Yeah. So in terms of timing, I would suggest that it is taking longer than we had anticipated, but we do hope to have something probably within the next, I'd say 60-90 days. There's some technicalities, just from a structuring perspective, but everything. We continue to move it forward, sort of assuming it's going to sort of come under our wing in that timeframe or, and we're planning for that event. What I would say, though, in terms of the makeup is the best analogy I could give is sort of Canoa, which is, you know, in terms of Canoa, it's about, call it 5-6 of EBITDA currently, with an opportunity to grow and to do on site, I would say.
So call it brownfield expansion on site. That could include just more of the same generating capacity on a take-or-pay basis, but that can also include more generation paired with storage. And so that's really what we're going for with the acquisition strategy, because we think having sort of two engines where we can layer in brownfield expansion that's in our own pipeline, but as well as storage, is really what we're trying to do. So we're trying to mirror Canoa with the acquisition.
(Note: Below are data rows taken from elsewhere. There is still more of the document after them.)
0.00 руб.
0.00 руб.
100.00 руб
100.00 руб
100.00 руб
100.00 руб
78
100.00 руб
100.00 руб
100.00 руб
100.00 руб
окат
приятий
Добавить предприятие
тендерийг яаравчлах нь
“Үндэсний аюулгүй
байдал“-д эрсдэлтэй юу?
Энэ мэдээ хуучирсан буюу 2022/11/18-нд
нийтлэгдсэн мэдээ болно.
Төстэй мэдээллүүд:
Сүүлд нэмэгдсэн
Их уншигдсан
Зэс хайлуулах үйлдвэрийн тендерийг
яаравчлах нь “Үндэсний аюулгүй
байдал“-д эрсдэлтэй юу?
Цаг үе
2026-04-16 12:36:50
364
All right, great. And then with the potential organic growth on that asset, as well as across your portfolio, you're seeing lower costs of solar and batteries. How is the competitive dynamic shifting there? Are you seeing a lot of competition in your target markets? Also, looking at organic growth, do you see any risk of lower power prices in your target market, basically eating up excess returns?
No. Probably no to both, just because we're dealing in markets where you still have imported as opposed to local. You know, they don't have local gas markets, so they have to import it. That's the bulk. That's going to be your marginal dollar. It's still going to be, at least for the medium term, your marginal cost. So I don't see pressure there on prices. For us, it would be you would be slipstreaming into existing contracts, at least for the brownfield growth, you'd already have a contract with great prices that we think so, you know, fixed...
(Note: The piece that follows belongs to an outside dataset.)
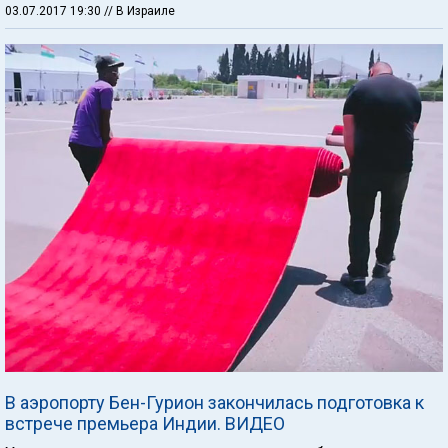
03.07.2017 19:30
// В Израиле
В аэропорту Бен-Гурион закончилась подготовка к
встрече премьера Индии. ВИДЕО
Well, it's a price that's going up a little bit with inflation, but if you're being able to layer in generation, where the CapEx is actually going down, you know, margins should be going up. So that's, that's kind of what we see in those markets, and I wouldn't say that we see any more competition for that, at least at this point in time.
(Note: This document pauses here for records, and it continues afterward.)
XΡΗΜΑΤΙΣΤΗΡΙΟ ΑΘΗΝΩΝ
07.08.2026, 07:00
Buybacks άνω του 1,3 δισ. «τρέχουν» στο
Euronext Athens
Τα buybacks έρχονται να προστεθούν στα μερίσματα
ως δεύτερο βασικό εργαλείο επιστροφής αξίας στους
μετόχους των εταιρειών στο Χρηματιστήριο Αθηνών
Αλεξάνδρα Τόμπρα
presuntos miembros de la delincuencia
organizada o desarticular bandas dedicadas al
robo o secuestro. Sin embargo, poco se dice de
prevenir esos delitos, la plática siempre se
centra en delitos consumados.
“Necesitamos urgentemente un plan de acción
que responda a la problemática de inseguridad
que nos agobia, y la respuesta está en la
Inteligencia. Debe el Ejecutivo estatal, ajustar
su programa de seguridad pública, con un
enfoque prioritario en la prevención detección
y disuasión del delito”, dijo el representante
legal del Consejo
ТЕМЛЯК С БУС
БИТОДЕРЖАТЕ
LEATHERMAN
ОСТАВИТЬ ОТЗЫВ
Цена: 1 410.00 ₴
Great. Well, thanks for color. I'll leave it there.
Thanks.
Thank you very much. Your next question is coming from Nick Boychuk of Cormark Securities. Nick, your line is live.
Thanks. Good morning, Mark.
Good morning.
With all the growth that you're talking about here, organic, Dominican, and then also this M&A, can you just remind us what the CapEx expectations are for the remainder of this year and then into 2025?
So just, I mean, I really will stick to the organic. I would say if we start in Q4, at the DR, you're looking at about $10 million. I mean, the nice thing is the CapEx has come down. Originally, we were thinking it would be like a $40-$45 million in total. To do all of that, I think it's probably 10 less, so 35. I would say 10 of it would be in Q4, something like that, and 25 of it would be next year.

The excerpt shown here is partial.